A Cochrane systematic evidence review concluded that there is a lack of reliable and conclusive evidence that EECP can improve symptoms of angina in patients with chronic stable or refractory forms of the condition (Amin et al, 2010). The authors identified 1 trial, with 139 participants, that met criteria for inclusion in the review. The authors found that poor methodological quality, in terms of trial design and conduct, incompleteness in reporting of the review's primary outcome, limited follow-up for the secondary outcomes and subsequent flawed statistical analysis, compromised the reliability of the reported data. The authors explained that this trial failed to address the characteristics of interest satisfactorily, in terms of severity of angina, for the participants in this review. Participants with the most severe symptoms of angina were excluded; therefore the results of this study represent only a subsection of the broader population with the disorder, are not generalizable and provide inconclusive evidence for the effectiveness of EECP therapy for chronic angina pectoris.

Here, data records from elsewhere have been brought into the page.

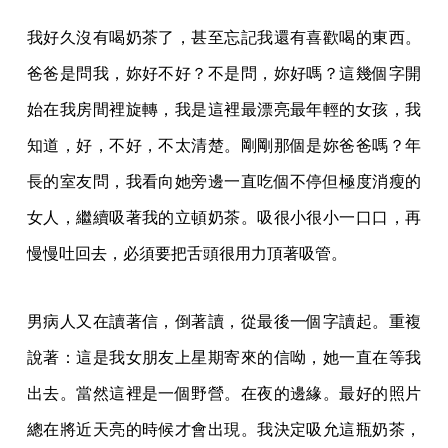
我好久沒有喝奶茶了，甚至忘記我還有喜歡喝的東西。
爸爸是問我，妳好不好？不是問，妳好嗎？這幾個字開
始在我房間裡旋轉，我是這裡最漂亮最年輕的女孩，我
知道，好，不好，不太清楚。剛剛那個是妳爸爸嗎？年
長的室友問，我看向她旁邊一直吃個不停但極度消瘦的
女人，繼續吸著我的立頓奶茶。吸很小很小一口口，再
慢慢吐回去，必須要把舌頭很用力頂著吸管。
男病人又在讀著信，倒著讀，從最後一個字讀起。重複
說著：這是我女朋友上星期寄來的信呦，她一直在等我
出去。當然這裡是一個野營。在夜的邊緣。最好的照片
總在將近天亮的時候才會出現。我決定吸允這瓶奶茶，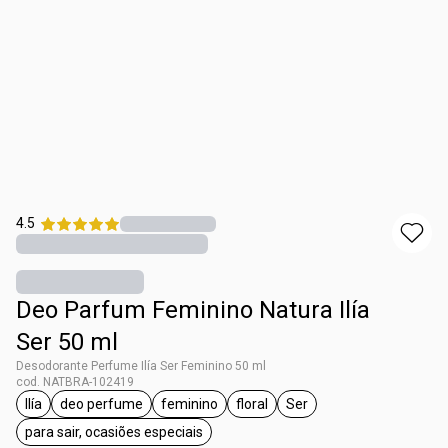
4.5
Deo Parfum Feminino Natura Ilía
Ser 50 ml
Desodorante Perfume Ilía Ser Feminino 50 ml
cod. NATBRA-102419
Ilía
deo perfume
feminino
floral
Ser
etiqueta Ilía
etiqueta deo perfume
etiqueta feminino
etiqueta floral
etiqueta Ser
para sair, ocasiões especiais
etiqueta para sair, ocasiões especiais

Similarly, an assessment by the National Institute for Health Research Health Technology Assessment Programme found that although EECP is cost-effective if the observed quality of life benefits are assumed to continue throughout a patient's lifetime, there is insufficient evidence for its long-term clinical effectiveness in refractory stable angina (McKenna et al, 2009).

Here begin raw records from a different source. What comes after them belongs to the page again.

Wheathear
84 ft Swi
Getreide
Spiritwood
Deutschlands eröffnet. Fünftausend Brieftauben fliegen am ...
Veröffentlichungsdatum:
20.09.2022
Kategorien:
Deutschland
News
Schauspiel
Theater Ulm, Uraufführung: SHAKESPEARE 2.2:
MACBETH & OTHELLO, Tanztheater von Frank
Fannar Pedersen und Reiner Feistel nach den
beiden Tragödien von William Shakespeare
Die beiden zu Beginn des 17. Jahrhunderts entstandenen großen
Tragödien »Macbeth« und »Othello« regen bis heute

Vertebro-basilar insufficiency (VBI) is a condition in which decreased blood volume of the vertebral artery and basilar artery results in insufficient blood supply to certain parts of the brain. This will lead to a variety of syndromes (e.g. difficulty in talking, disequilibrium/dizziness/vertigo, gait disturbances, headache, impaired vision, position-related nystagmus, and weakness or numbness on one or both sides of the body). Xin et al (2010) examined the effectiveness of EECP and traction therapy for patients with rotational VBI. A total of 163 patients with clinically suspected rotational VBI caused by cervical spondylosis were enrolled in this study. They were randomly assigned into 3 groups: (i) EECP + traction, (ii) EECP, and (iii) traction. All patients and 50 healthy volunteers received transcranial color Doppler examination of the vertebral artery and basilar artery in both a neutral cervical spine position and a rotational position. Within 3 days after treatment, 47 (84 %) patients in EECP + traction group, 32 (61 %) patients in EECP group, and 8 (15 %) patients in traction group achieved successful outcomes, while at 3 months' follow-up, 45 (80 %) patients in EECP + traction group, 34 (64 %) in EECP group, and 3 (6 %) in traction group achieved successful outcomes. With head rotation, the percentage of reduction of blood flow velocities of the vertebro-basilar artery (VBA) in patients was much greater than that of the healthy volunteers (p < 0.01). After treatment, rotational blood flow velocity reduction percentage of VBA in each treatment group was much lower than that of each group before treatment. Patients in the EECP + traction group experienced the greater decrease of rotational blood flow velocity reduction percentage of VBA than patietns in the EECP group. The authors concluded that EECP and traction therapy can relieve the symptoms of rotational VBI, improve the rotational reduction of vertebro-basilar blood flow, and reduce the increased arterial impedance. Moreover, they stated that further long-term investigations are needed to confirm these findings.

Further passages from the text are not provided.